All the rules. It’s only possible to have kids and work full-time if you set up all the rules.
The wake-ups, the bedtimes, the washing, the cooking, the cleaning, the pick-ups, the drop-offs and later, the curfews.
We love them all so much, those tiny toddlers who turn into teenagers, but sometimes those structures feel like they are killing your soul. Dead. And if the worry doesn’t destroy you, the exhaustion will eat your bones.
Then one day you wake up and they are gone. The kids. The rules. The endless structure. Waiting for the key in the door at 4am.
Yes, it’s true, some women feel sad when their kids are set free. The big sooks.
Me? I danced nude down our hallway. Then I danced to New York and to Paris with clothes on – because cold.
To be honest, I’m one of the lucky ones. Not one of our children stayed past their 19th birthday, a clear indictment of my parenting.

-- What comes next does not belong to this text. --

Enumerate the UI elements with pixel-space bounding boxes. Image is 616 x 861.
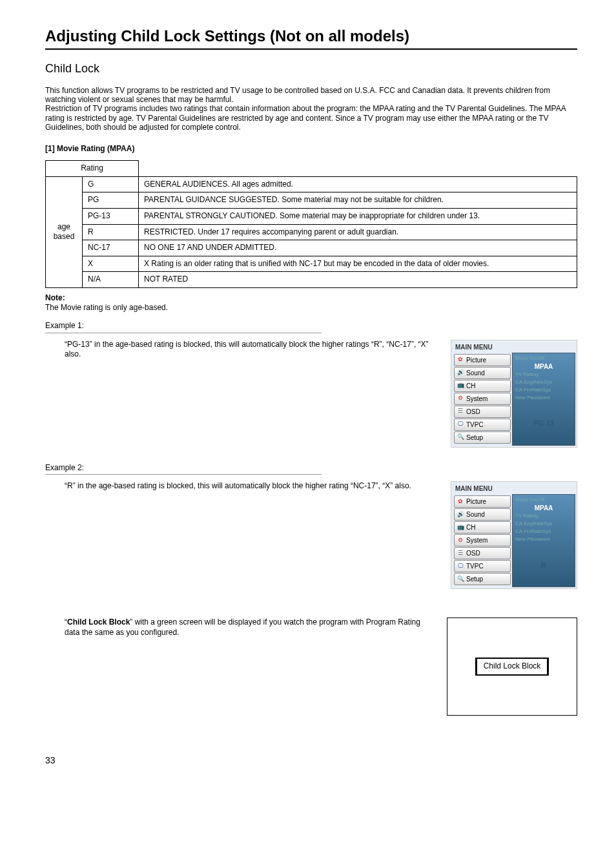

They knew that if they planned to live in the family home – and were no longer in the grip of the hideous final years of school – that they would have to be equal partners. Cooking at least once a week, washing their own clothes, replacing the petrol in the car when they’d driven to farflung beaches and back, earn enough money to indulge their love of both kinds of Nudie, earn enough money not to keep asking us for support. I’m demanding like that.
Related: Spending time with the families we choose over Christmas.
Wendy Aronsson writes in her 2014 book, Refeathering the Empty Nest: Life after the Children Leave, one-half of parents are not emotionally prepared for their children to leave home. And she says that in one study, 23 per cent of parents were profoundly unhappy when their kids left home.